An example nfs-ganesha-callout
is provided as an example as part of CTDB's documentation. This call-out has not been as extensively tested as nfs-linux-kernel-callout
.
Writing a call-out
A call-out should implement any required methods. Available methods are:
- startup, shutdown
- Startup or shutdown the entire NFS service.
- start, stop
- Start or stop a subset of services, as referenced from NFS checks (see below).
- releaseip-pre, releaseip, takeip-pre, takeip
- Take actions before or after an IP address is released or taken over during IP failover.
- monitor-list-shares
- List exported directories that should be monitored for existence. This can be used to ensure that cluster filesystems are mounted.
- monitor-pre, monitor-post
- Additional monitoring before or after the standard monitoring of RPC services (see below).
- register
- Should list the names of all implemented methods. This is an optimisation that stops the event scripts from calling unimplemented methods in the call-out.
See the existing call-outs for implementation details and suggested style.
CTDB_NFS_CHECKS_DIR
This is the absolute pathname of a directory of files that describe how to monitor desired NFS RPC services. It can also be configured to try to restart services if they remain unresponsive.
If CTDB_NFS_CHECKS_DIR
is unset or null then CTDB uses a set of NFS RPC checks in the nfs-checks.d
subdirectory of the CTDB configuration directory.
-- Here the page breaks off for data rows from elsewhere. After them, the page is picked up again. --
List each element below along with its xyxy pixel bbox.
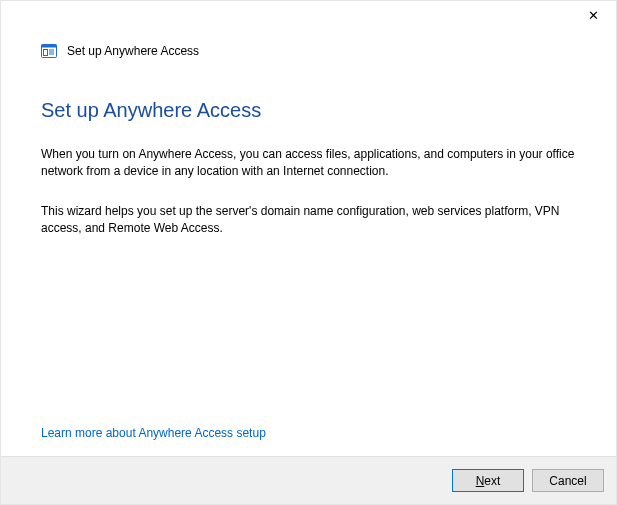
learn-more-link[interactable]: Learn more about Anywhere Access setup [41,426,266,440]
titlebar: ✕ [1,1,616,33]
header-row: Set up Anywhere Access [1,33,616,59]
content-area: Set up Anywhere Access When you turn on … [1,59,616,456]
header-title: Set up Anywhere Access [67,44,199,58]
intro-paragraph-2: This wizard helps you set up the server'… [41,203,576,238]
link-row: Learn more about Anywhere Access setup [41,426,576,456]
svg-rect-1 [42,45,57,48]
close-icon: ✕ [588,9,599,22]
footer-bar: Next Cancel [1,456,616,504]
page-heading: Set up Anywhere Access [41,99,576,122]
next-button[interactable]: Next [452,469,524,492]
cancel-button[interactable]: Cancel [532,469,604,492]
close-button[interactable]: ✕ [571,1,616,29]
anywhere-access-icon [41,43,57,59]
next-rest: ext [484,474,500,488]
wizard-window: ✕ Set up Anywhere Access Set up Anywhere… [0,0,617,505]
svg-rect-2 [44,50,48,56]
intro-paragraph-1: When you turn on Anywhere Access, you ca… [41,146,576,181]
When providing a different set of NFS RPC checks, create a new subdirectory, such as nfs-checks-enabled.d
or nfs-checks-ganesha.d
, and set CTDB_NFS_CHECKS_DIR
to point to this directory. Populate the directory with custom check files and/or symbolic links to desired checks in the nfs-checks.d
. This method is upgrade-safe - if you remove certain checks then they will not be replaced when you upgrade CTDB to a newer version.
Writing NFS RPC check files
These files are described by the relevant README file. See the files shipped with CTDB for examples.